■ The problem
In the entries below, begin at the line with "conseguenze gravissime per" and stop after the line with "শেখ হাসিনার অনুষ্ঠানে দায় নেবে না"; output those lines exactly and omit the pictures.

(Collected data)

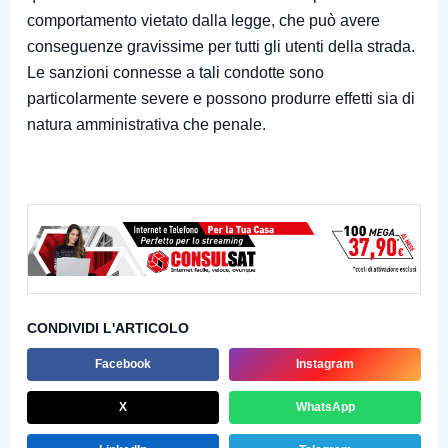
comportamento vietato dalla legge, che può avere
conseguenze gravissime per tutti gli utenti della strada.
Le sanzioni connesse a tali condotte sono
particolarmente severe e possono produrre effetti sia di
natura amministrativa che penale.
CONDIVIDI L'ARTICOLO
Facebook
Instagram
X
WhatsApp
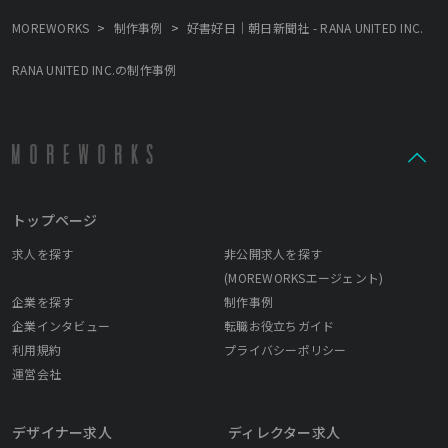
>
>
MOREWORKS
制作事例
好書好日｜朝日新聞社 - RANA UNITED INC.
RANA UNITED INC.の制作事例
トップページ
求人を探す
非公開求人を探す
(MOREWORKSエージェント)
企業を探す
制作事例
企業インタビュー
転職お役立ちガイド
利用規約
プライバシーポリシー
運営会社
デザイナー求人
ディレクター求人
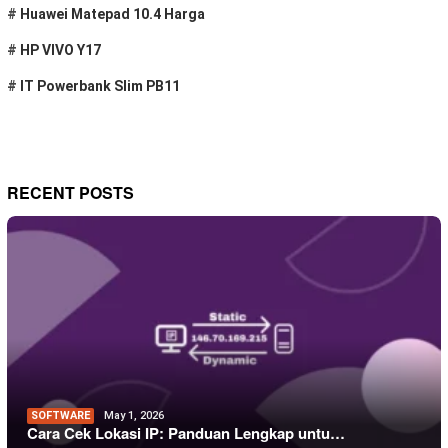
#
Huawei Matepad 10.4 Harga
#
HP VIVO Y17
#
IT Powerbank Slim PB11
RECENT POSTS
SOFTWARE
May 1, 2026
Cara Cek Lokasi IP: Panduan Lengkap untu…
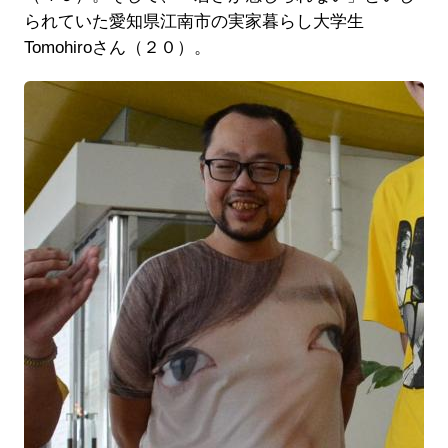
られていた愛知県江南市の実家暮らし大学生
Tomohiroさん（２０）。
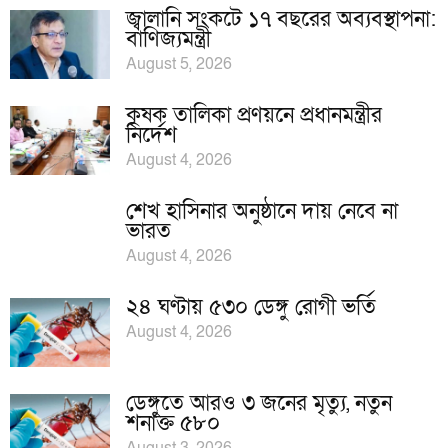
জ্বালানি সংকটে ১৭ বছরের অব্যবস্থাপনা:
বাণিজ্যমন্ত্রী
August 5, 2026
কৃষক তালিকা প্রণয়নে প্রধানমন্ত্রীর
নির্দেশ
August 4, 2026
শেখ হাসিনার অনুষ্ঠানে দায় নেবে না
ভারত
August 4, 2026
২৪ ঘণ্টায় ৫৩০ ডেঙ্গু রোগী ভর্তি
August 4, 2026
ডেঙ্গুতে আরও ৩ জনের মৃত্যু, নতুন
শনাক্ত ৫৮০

■ Output of the exercise
conseguenze gravissime per tutti gli utenti della strada.
Le sanzioni connesse a tali condotte sono
particolarmente severe e possono produrre effetti sia di
natura amministrativa che penale.
CONDIVIDI L'ARTICOLO
Facebook
Instagram
X
WhatsApp
>
>
MOREWORKS
制作事例
好書好日｜朝日新聞社 - RANA UNITED INC.
RANA UNITED INC.の制作事例
トップページ
求人を探す
非公開求人を探す
(MOREWORKSエージェント)
企業を探す
制作事例
企業インタビュー
転職お役立ちガイド
利用規約
プライバシーポリシー
運営会社
デザイナー求人
ディレクター求人
#
Huawei Matepad 10.4 Harga
#
HP VIVO Y17
#
IT Powerbank Slim PB11
RECENT POSTS
SOFTWARE
May 1, 2026
Cara Cek Lokasi IP: Panduan Lengkap untu…
られていた愛知県江南市の実家暮らし大学生
Tomohiroさん（２０）。
জ্বালানি সংকটে ১৭ বছরের অব্যবস্থাপনা:
বাণিজ্যমন্ত্রী
August 5, 2026
কৃষক তালিকা প্রণয়নে প্রধানমন্ত্রীর
নির্দেশ
August 4, 2026
শেখ হাসিনার অনুষ্ঠানে দায় নেবে না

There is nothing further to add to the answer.